In our Medley Fantasy Merger game, we regard that as a high probability.
However, what happens after that – or if the vote does go ahead and get rejected – remains highly speculative.
No Home Court Advantage
Our position – until now – has been that the incumbents have a huge advantage in these sorts of contests.
However, Medley has just lost two important pieces in this game of chess and with them much of their edge.
If the other directors also head for the exits a whole new slate of “independent” directors will have to be assembled and under the greatest scrutiny – something rare in the world of BDC public companies where most shareholders, investors and analysts can barely be forced to read the Proxies and turn up at the ballot box in normal times.
What The Markets Believe
Obviously, for all three Medley companies these are not normal times and anything can happen.
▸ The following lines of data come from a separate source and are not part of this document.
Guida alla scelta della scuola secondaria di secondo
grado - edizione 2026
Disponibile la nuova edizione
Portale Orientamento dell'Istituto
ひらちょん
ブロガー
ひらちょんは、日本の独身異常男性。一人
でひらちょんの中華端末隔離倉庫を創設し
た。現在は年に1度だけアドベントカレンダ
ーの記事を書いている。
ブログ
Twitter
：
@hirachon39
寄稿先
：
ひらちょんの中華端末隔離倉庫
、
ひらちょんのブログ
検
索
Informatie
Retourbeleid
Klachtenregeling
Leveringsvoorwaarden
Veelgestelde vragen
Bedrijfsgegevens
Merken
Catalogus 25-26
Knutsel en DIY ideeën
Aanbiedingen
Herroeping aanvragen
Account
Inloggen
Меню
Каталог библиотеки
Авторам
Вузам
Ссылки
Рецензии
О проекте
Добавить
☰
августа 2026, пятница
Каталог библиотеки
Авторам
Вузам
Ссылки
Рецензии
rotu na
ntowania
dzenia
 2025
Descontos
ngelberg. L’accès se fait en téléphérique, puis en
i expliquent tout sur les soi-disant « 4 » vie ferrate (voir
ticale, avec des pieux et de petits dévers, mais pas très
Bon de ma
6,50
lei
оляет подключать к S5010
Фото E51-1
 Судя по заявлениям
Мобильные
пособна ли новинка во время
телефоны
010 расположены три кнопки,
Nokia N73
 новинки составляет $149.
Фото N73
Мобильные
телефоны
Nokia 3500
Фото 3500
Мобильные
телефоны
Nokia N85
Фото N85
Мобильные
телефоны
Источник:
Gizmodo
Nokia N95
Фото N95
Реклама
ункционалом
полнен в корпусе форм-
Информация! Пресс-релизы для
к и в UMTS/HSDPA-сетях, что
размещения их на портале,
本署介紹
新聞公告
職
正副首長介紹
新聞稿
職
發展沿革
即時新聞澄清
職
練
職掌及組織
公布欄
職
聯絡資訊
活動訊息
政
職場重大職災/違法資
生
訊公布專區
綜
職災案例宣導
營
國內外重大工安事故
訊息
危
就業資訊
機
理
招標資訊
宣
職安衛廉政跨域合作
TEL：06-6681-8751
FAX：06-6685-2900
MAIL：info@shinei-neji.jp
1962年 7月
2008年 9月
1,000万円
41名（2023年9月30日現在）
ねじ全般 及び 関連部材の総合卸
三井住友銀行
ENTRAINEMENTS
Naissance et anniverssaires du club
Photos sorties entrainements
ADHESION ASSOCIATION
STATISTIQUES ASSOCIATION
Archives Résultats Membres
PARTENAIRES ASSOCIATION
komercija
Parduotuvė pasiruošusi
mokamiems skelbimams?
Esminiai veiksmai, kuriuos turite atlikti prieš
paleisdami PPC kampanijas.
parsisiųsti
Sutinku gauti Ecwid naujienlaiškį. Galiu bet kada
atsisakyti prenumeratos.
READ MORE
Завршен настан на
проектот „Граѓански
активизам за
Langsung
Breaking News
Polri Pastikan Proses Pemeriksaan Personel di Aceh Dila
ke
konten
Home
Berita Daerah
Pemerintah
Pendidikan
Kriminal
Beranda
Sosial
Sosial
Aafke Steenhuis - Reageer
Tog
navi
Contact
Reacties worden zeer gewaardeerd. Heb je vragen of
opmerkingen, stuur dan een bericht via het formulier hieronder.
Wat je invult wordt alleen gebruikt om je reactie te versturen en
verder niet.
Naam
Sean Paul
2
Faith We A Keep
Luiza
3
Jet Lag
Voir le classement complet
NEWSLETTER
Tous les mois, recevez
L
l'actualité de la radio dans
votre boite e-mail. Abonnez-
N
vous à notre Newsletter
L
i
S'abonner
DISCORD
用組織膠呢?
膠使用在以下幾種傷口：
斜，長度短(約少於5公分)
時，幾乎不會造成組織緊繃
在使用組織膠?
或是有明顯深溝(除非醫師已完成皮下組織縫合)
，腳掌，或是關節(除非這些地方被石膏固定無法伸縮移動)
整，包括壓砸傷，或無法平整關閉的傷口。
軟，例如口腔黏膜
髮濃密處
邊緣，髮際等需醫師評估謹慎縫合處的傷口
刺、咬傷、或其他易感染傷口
At the close on Wednesday, MCC was trading at $3.19, up slightly on the day, presumably as investors with their ears to the ground bet on a deal not getting done.
By contrast, MDLY dropped 5% to $2.98.
The stock’s all-time low was $2.88.
One of MDLY’s Baby Bonds with the ticker MDLQ- which is becoming one of the ways speculators are using to take advantage of this uncertain situation – dropped (9%) on the day to $12.40, or 50% off par.
The other Baby Bond – MDLX – is at $11.80 already.
Thursday and the days that follow could well see much price movement in all 4 public securities as this drama plays out.